Saved data entries

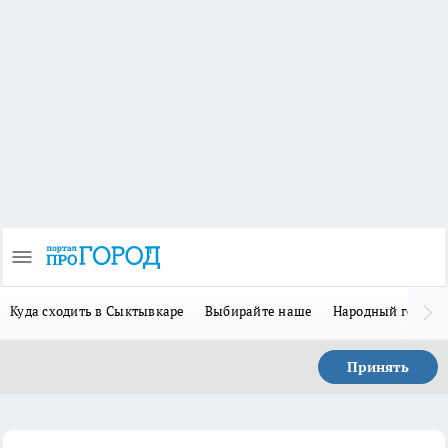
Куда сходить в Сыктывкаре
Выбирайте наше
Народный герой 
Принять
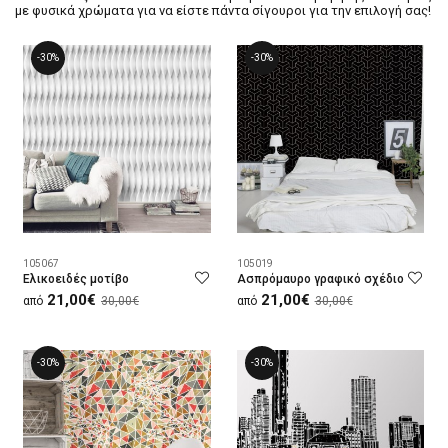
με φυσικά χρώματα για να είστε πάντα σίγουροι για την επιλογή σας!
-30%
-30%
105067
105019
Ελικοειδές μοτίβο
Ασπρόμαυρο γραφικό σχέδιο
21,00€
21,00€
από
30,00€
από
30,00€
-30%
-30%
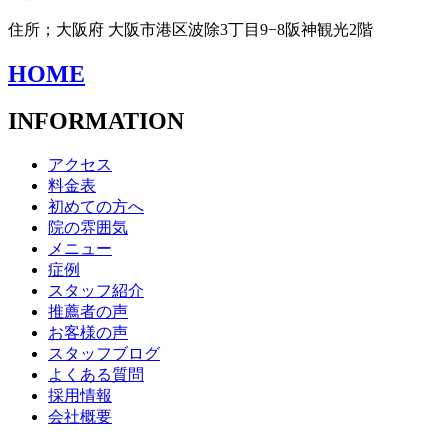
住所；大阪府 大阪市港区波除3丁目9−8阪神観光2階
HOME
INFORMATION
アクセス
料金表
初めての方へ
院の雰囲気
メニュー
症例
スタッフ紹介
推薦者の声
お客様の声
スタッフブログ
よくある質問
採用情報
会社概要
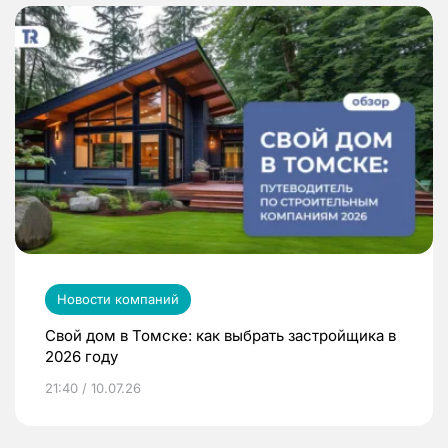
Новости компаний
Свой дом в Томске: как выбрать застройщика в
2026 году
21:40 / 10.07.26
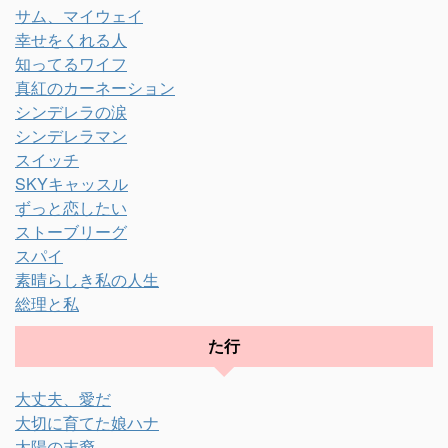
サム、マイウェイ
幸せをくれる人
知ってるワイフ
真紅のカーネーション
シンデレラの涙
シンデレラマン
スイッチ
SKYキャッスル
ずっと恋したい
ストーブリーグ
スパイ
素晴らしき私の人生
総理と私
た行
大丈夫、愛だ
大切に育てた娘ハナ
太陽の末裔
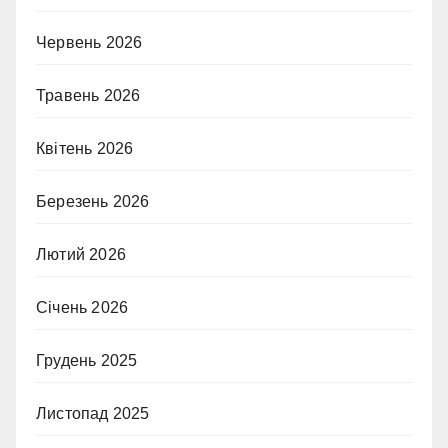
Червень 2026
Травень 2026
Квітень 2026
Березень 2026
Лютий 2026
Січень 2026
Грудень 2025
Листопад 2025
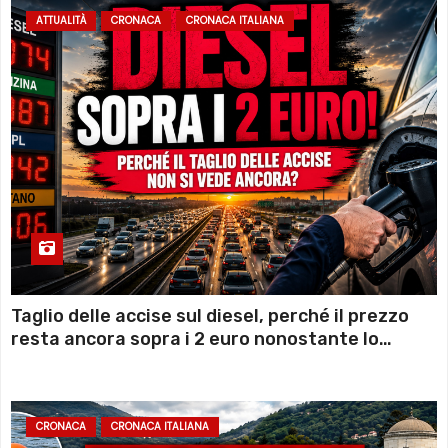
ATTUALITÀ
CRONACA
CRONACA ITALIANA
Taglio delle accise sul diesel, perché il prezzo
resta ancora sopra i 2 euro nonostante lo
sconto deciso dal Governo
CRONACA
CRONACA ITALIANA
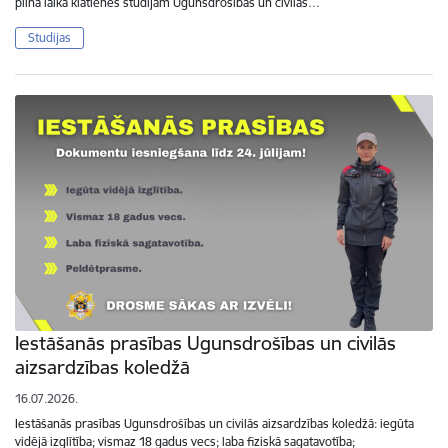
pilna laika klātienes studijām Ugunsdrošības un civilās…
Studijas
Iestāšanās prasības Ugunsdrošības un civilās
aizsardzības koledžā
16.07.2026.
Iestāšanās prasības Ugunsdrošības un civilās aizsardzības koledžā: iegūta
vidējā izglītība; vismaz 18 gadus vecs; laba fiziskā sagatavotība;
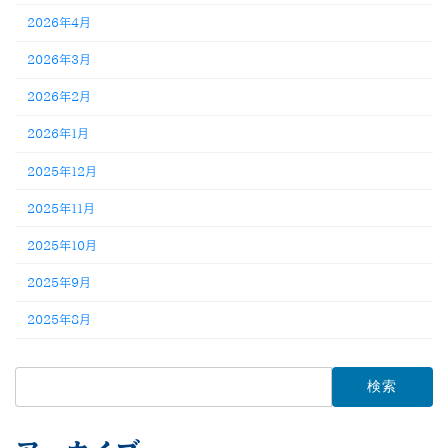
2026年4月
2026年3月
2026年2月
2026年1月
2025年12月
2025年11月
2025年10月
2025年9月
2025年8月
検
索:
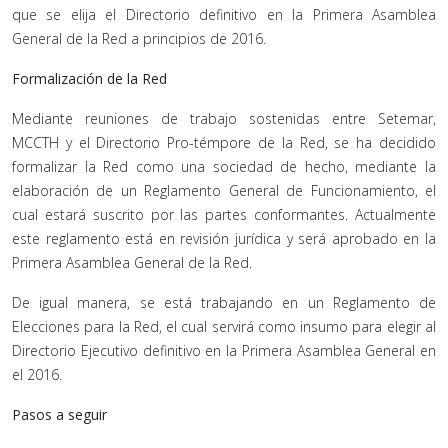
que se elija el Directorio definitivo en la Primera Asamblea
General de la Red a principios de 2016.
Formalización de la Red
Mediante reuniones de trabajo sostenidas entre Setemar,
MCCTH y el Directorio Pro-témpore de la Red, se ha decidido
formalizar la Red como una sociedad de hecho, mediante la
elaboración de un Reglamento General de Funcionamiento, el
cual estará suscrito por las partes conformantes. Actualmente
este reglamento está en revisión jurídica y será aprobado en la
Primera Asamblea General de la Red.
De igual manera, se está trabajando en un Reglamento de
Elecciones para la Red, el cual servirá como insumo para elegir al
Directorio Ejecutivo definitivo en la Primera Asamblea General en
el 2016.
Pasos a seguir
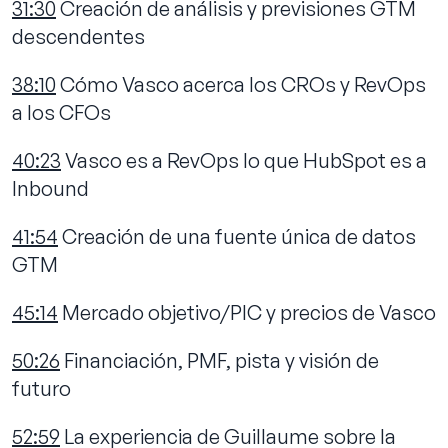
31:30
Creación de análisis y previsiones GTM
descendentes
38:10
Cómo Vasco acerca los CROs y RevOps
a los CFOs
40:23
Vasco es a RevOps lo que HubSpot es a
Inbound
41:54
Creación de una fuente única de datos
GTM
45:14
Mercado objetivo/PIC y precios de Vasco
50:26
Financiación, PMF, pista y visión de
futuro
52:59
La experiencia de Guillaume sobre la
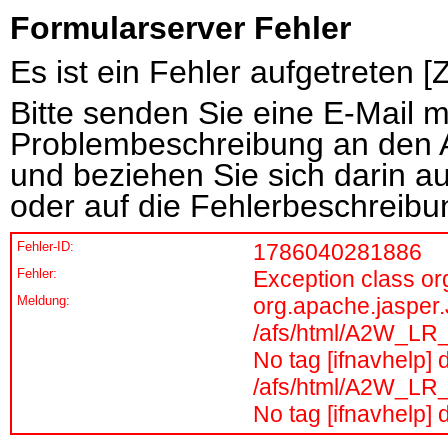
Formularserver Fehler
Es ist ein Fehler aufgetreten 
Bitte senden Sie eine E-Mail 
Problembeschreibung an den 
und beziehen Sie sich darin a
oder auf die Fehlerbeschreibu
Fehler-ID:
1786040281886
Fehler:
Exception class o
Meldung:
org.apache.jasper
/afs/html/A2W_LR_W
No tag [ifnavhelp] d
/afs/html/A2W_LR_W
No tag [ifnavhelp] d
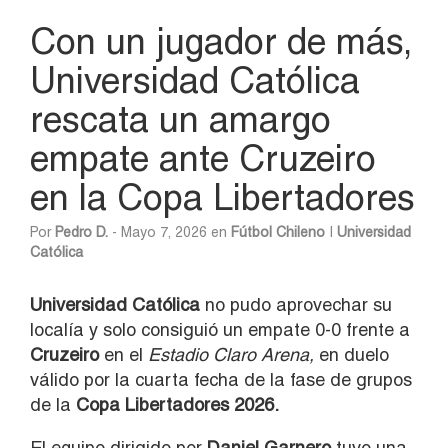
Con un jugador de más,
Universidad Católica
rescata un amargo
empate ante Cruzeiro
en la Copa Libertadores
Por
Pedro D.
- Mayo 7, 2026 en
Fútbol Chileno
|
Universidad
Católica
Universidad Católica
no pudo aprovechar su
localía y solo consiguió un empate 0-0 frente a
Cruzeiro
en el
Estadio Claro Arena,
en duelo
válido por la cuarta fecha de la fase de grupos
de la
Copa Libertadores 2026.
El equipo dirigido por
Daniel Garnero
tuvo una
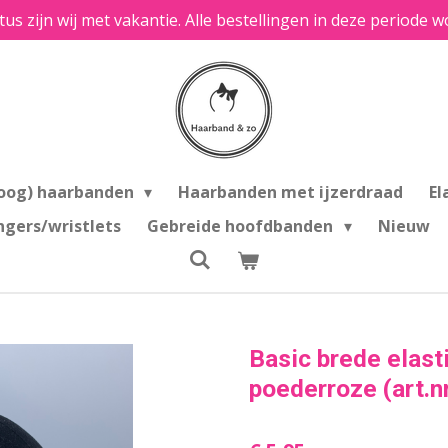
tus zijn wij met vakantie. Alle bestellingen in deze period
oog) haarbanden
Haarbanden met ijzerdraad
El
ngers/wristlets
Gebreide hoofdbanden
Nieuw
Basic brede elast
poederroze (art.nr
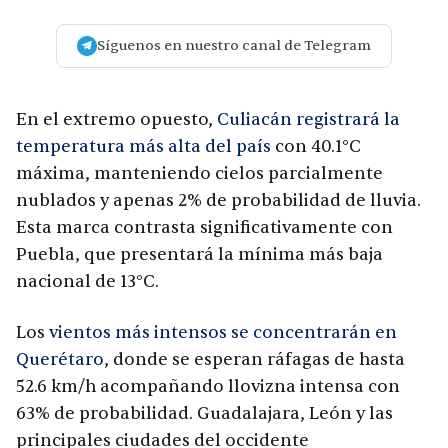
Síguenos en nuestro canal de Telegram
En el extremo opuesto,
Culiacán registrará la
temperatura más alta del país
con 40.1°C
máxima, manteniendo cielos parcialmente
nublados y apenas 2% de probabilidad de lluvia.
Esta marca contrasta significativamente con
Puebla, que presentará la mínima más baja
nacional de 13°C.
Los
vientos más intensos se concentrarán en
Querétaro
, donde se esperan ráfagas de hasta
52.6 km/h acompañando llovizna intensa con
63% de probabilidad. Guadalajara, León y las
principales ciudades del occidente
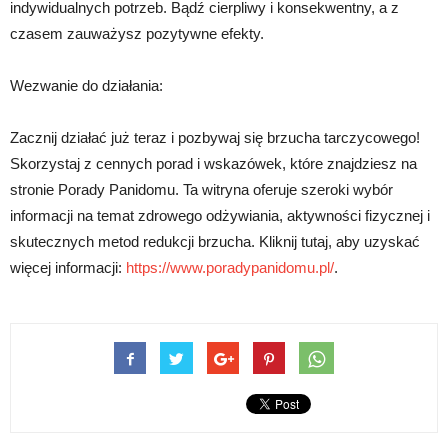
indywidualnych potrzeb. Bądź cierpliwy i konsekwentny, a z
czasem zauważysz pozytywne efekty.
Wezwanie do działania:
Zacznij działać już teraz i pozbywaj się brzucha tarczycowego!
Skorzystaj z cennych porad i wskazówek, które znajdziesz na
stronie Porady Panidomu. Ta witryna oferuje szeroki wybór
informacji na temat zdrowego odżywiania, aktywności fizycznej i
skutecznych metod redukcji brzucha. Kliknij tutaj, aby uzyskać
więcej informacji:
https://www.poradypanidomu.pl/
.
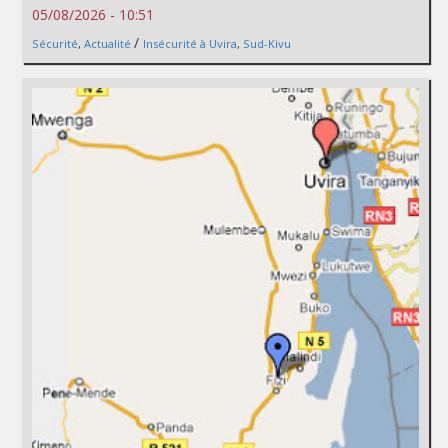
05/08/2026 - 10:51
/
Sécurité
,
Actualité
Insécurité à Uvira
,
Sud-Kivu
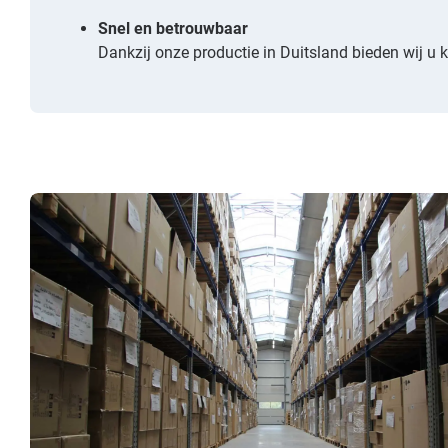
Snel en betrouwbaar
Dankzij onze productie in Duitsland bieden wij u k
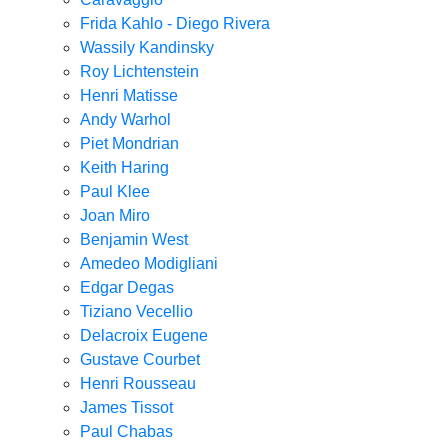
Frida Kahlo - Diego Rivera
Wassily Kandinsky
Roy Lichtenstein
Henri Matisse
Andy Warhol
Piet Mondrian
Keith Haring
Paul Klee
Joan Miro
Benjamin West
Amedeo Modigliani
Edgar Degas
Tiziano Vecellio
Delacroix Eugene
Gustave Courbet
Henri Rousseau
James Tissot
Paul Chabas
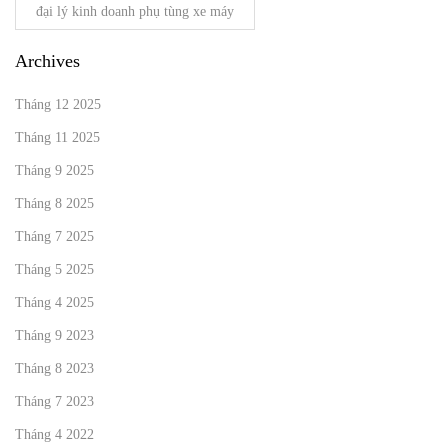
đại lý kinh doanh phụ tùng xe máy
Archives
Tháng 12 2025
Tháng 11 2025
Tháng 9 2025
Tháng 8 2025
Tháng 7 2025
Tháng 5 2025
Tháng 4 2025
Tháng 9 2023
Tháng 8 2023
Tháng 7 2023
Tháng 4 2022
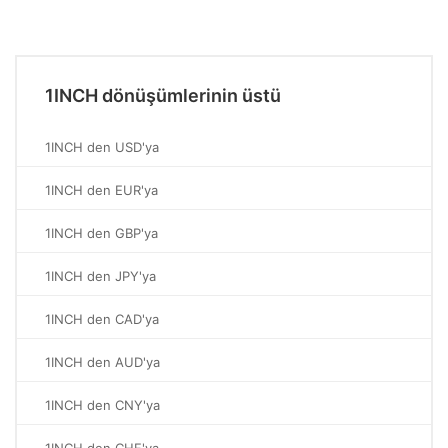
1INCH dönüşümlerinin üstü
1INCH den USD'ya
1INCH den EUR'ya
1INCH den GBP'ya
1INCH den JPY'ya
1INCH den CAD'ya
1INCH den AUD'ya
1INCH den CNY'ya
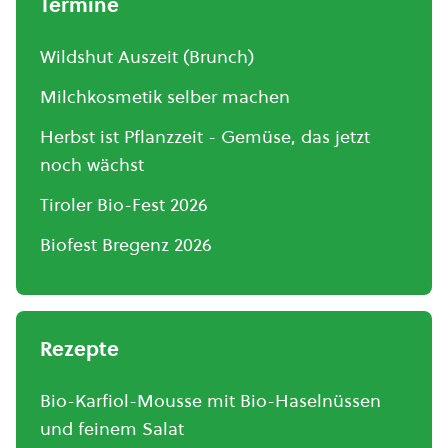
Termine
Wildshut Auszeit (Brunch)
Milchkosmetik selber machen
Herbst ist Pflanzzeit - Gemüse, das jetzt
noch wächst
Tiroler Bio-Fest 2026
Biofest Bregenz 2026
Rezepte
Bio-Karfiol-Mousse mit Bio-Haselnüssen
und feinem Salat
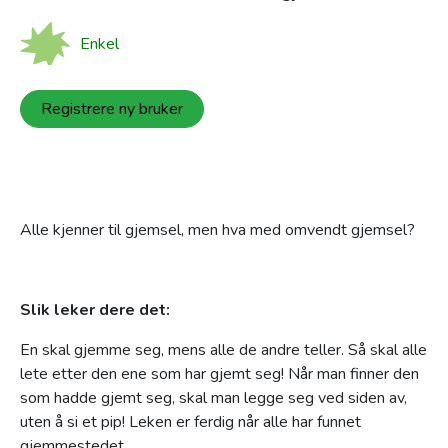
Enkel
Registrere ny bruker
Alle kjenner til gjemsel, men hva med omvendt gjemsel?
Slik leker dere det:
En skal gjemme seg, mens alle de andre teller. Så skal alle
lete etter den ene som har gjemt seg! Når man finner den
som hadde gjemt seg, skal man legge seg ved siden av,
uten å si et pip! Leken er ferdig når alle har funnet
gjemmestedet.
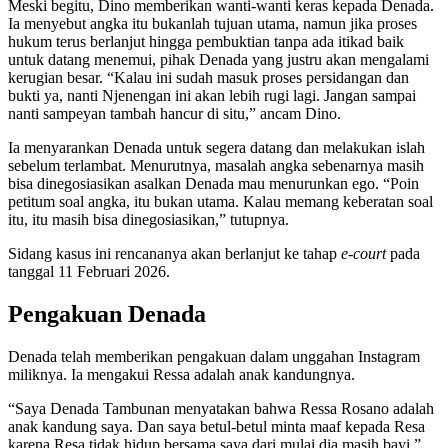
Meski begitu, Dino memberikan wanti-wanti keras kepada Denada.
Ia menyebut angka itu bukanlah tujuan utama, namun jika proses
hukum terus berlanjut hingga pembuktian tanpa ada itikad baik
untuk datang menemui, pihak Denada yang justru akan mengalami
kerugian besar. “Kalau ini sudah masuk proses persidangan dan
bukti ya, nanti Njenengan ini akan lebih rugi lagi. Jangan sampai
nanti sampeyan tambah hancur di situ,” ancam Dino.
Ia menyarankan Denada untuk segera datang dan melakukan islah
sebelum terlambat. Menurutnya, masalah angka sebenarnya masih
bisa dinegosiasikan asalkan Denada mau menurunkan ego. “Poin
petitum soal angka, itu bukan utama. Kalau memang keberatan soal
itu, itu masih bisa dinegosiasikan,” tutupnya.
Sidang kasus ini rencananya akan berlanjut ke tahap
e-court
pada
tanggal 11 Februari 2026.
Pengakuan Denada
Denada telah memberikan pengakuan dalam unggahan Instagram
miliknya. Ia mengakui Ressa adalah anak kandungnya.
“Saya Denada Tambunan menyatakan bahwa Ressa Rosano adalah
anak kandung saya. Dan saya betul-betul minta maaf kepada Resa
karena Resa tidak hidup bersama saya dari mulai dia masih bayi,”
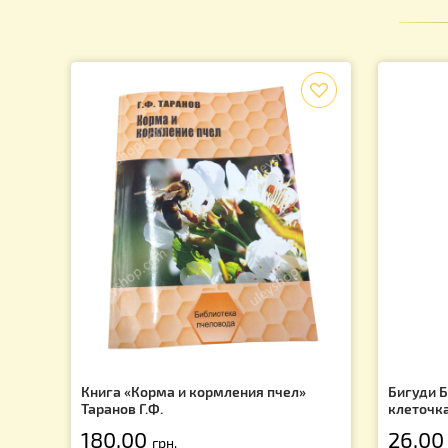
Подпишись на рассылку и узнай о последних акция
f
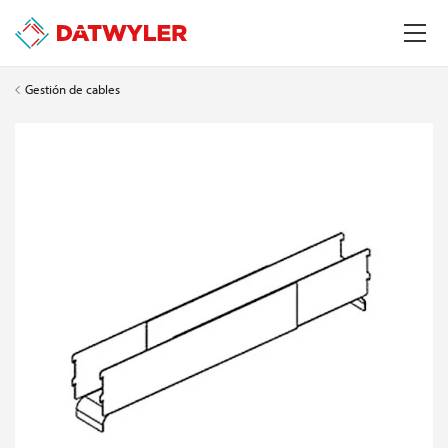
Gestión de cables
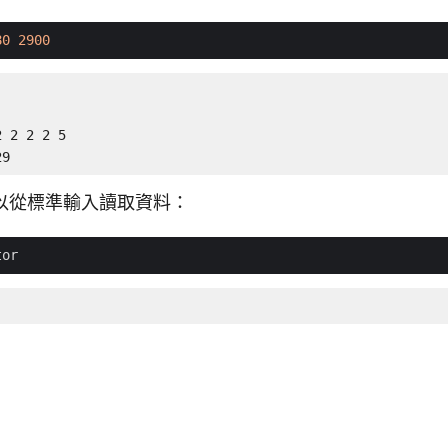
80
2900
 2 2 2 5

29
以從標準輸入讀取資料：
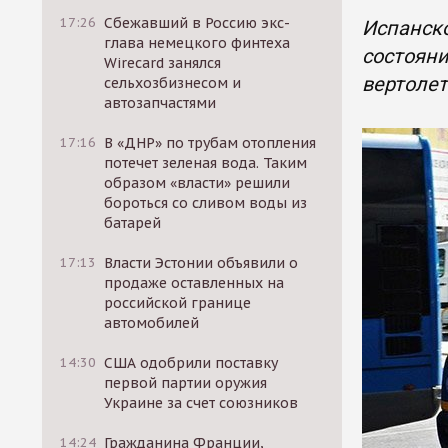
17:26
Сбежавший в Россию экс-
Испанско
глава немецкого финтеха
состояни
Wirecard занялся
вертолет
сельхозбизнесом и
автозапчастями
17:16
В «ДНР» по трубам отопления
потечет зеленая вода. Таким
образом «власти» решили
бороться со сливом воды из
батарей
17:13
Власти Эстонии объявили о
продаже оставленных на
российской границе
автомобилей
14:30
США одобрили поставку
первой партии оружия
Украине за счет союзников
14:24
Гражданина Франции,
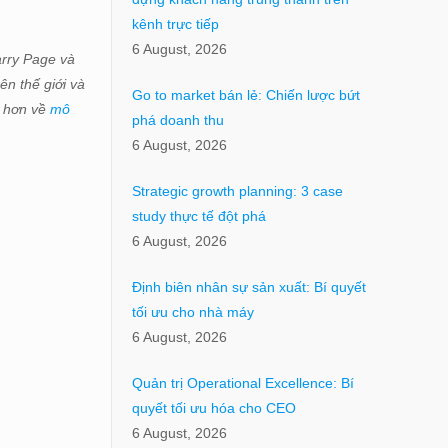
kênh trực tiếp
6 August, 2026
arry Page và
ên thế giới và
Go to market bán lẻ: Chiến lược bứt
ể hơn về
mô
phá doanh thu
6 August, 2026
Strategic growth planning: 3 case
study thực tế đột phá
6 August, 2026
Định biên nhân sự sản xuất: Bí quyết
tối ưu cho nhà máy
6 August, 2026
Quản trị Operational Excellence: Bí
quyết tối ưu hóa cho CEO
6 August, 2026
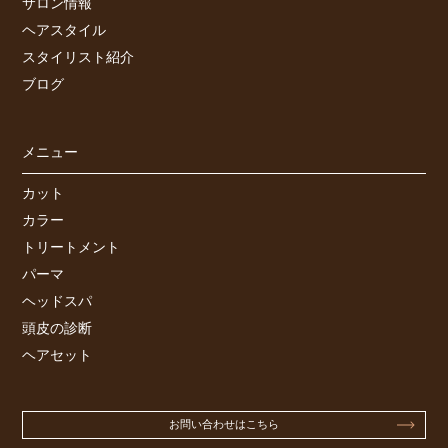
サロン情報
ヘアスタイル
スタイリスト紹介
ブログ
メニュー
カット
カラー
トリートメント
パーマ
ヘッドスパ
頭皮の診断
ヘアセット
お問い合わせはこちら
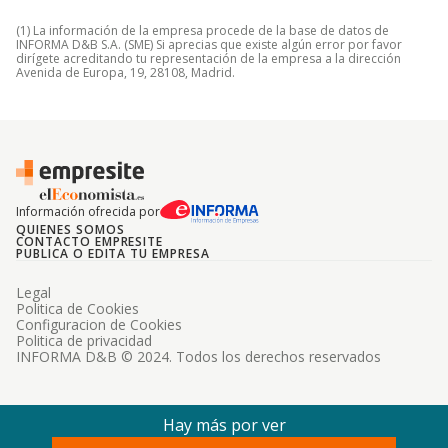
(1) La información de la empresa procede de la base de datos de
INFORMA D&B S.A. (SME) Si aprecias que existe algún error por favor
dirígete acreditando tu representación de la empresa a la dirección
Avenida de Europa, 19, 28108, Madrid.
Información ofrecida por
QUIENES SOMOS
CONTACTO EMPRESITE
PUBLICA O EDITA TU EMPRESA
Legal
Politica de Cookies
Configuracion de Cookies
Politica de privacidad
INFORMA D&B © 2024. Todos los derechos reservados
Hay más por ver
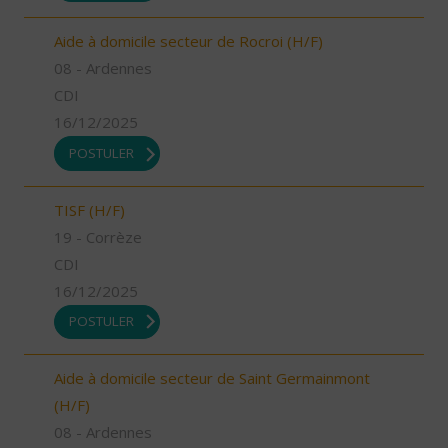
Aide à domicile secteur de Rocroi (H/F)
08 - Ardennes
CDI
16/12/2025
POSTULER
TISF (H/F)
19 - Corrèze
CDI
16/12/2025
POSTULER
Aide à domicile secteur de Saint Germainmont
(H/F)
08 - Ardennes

Instructions for the task >> Return only the lines from the start of the data through the line that contains "16.07.2026.", please, copying them exactly and omitting all pictures.

Written answer >>
Куда сходить в Сыктывкаре
Выбирайте наше
Народный герой 
Принять
με φυσικά χρώματα για να είστε πάντα σίγουροι για την επιλογή σας!
-30%
-30%
105067
105019
Ελικοειδές μοτίβο
Ασπρόμαυρο γραφικό σχέδιο
21,00€
21,00€
από
30,00€
από
30,00€
-30%
-30%
住所；大阪府 大阪市港区波除3丁目9−8阪神観光2階
HOME
INFORMATION
アクセス
料金表
初めての方へ
院の雰囲気
メニュー
症例
スタッフ紹介
推薦者の声
お客様の声
スタッフブログ
よくある質問
採用情報
会社概要
Новости компаний
Свой дом в Томске: как выбрать застройщика в
2026 году
21:40 / 10.07.26
サム、マイウェイ
幸せをくれる人
知ってるワイフ
真紅のカーネーション
シンデレラの涙
シンデレラマン
スイッチ
SKYキャッスル
ずっと恋したい
ストーブリーグ
スパイ
素晴らしき私の人生
総理と私
た行
大丈夫、愛だ
大切に育てた娘ハナ
太陽の末裔
Червень 2026
Травень 2026
Квітень 2026
Березень 2026
Лютий 2026
Січень 2026
Грудень 2025
Листопад 2025
ATTUALITÀ
CRONACA
CRONACA ITALIANA
Taglio delle accise sul diesel, perché il prezzo
resta ancora sopra i 2 euro nonostante lo
sconto deciso dal Governo
CRONACA
CRONACA ITALIANA
pilna laika klātienes studijām Ugunsdrošības un civilās…
Studijas
Iestāšanās prasības Ugunsdrošības un civilās
aizsardzības koledžā
16.07.2026.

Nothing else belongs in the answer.